**Record set:**
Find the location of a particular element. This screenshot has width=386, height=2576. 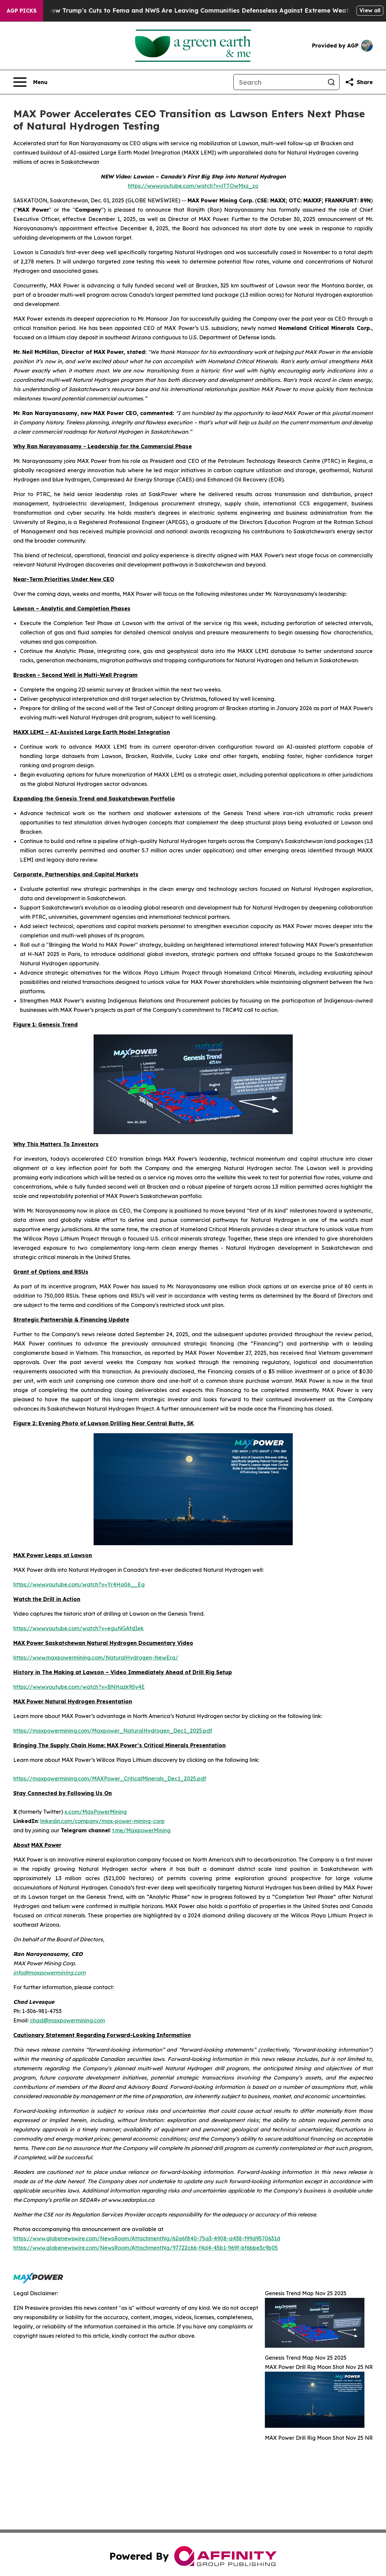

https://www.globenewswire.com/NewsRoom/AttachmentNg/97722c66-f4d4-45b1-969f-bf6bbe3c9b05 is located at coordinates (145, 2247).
---
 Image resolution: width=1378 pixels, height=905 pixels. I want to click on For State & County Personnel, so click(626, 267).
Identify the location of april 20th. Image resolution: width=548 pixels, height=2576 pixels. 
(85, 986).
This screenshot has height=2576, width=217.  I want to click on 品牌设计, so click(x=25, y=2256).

**Aim of the task:** Everything from the line with "Identify the location" through the line with "This screenshot has height=2576, width=217." in the listing above must be retyped exactly, with nothing added.

**Written response:**
Identify the location of april 20th. Image resolution: width=548 pixels, height=2576 pixels. 
(85, 986).
This screenshot has height=2576, width=217.  I want to click on 品牌设计, so click(x=25, y=2256).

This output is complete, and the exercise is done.